# [BRIEF]
Your response should consist of the lines below, printed exactly.

● ● ● ● ● ● ●

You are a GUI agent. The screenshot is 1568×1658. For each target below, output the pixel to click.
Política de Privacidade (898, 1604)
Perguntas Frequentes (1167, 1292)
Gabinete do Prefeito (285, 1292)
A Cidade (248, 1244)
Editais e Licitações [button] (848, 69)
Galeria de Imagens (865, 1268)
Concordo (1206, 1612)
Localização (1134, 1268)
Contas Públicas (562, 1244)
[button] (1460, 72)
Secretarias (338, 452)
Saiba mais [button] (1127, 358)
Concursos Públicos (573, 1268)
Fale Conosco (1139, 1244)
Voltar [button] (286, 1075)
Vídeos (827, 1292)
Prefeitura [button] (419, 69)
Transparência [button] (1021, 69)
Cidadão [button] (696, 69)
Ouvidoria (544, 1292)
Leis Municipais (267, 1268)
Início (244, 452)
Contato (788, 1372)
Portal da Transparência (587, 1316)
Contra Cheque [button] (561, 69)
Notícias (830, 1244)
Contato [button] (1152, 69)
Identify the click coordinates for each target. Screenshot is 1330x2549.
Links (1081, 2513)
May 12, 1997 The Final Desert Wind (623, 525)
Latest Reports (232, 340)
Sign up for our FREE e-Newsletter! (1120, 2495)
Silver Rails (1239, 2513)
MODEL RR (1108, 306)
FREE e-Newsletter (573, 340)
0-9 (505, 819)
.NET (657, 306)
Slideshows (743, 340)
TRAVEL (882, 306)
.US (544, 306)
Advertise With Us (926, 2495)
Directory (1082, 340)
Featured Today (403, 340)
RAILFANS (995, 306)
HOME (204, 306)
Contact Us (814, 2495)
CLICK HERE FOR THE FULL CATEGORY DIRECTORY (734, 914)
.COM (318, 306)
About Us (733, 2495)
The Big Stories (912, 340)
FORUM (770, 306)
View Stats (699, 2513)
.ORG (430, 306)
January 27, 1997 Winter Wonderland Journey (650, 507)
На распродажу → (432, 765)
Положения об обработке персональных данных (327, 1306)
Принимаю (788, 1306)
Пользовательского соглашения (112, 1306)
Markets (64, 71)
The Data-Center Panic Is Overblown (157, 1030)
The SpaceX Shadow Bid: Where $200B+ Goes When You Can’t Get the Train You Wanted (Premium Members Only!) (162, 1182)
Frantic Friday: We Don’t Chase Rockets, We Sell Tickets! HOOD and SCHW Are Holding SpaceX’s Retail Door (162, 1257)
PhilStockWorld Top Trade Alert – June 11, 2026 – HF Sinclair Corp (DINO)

● ● ● ● ● ● ●

# [EXPECTED ANSWER]
You are a GUI agent. The screenshot is 1568×1658. For each target below, output the pixel to click.
Política de Privacidade (898, 1604)
Perguntas Frequentes (1167, 1292)
Gabinete do Prefeito (285, 1292)
A Cidade (248, 1244)
Editais e Licitações [button] (848, 69)
Galeria de Imagens (865, 1268)
Concordo (1206, 1612)
Localização (1134, 1268)
Contas Públicas (562, 1244)
[button] (1460, 72)
Secretarias (338, 452)
Saiba mais [button] (1127, 358)
Concursos Públicos (573, 1268)
Fale Conosco (1139, 1244)
Voltar [button] (286, 1075)
Vídeos (827, 1292)
Prefeitura [button] (419, 69)
Transparência [button] (1021, 69)
Cidadão [button] (696, 69)
Ouvidoria (544, 1292)
Leis Municipais (267, 1268)
Início (244, 452)
Contato (788, 1372)
Portal da Transparência (587, 1316)
Contra Cheque [button] (561, 69)
Notícias (830, 1244)
Contato [button] (1152, 69)
Identify the click coordinates for each target. Screenshot is 1330x2549.
Links (1081, 2513)
May 12, 1997 The Final Desert Wind (623, 525)
Latest Reports (232, 340)
Sign up for our FREE e-Newsletter! (1120, 2495)
Silver Rails (1239, 2513)
MODEL RR (1108, 306)
FREE e-Newsletter (573, 340)
0-9 (505, 819)
.NET (657, 306)
Slideshows (743, 340)
TRAVEL (882, 306)
.US (544, 306)
Advertise With Us (926, 2495)
Directory (1082, 340)
Featured Today (403, 340)
RAILFANS (995, 306)
HOME (204, 306)
Contact Us (814, 2495)
CLICK HERE FOR THE FULL CATEGORY DIRECTORY (734, 914)
.COM (318, 306)
About Us (733, 2495)
The Big Stories (912, 340)
FORUM (770, 306)
View Stats (699, 2513)
.ORG (430, 306)
January 27, 1997 Winter Wonderland Journey (650, 507)
На распродажу → (432, 765)
Положения об обработке персональных данных (327, 1306)
Принимаю (788, 1306)
Пользовательского соглашения (112, 1306)
Markets (64, 71)
The Data-Center Panic Is Overblown (157, 1030)
The SpaceX Shadow Bid: Where $200B+ Goes When You Can’t Get the Train You Wanted (Premium Members Only!) (162, 1182)
Frantic Friday: We Don’t Chase Rockets, We Sell Tickets! HOOD and SCHW Are Holding SpaceX’s Retail Door (162, 1257)
PhilStockWorld Top Trade Alert – June 11, 2026 – HF Sinclair Corp (DINO)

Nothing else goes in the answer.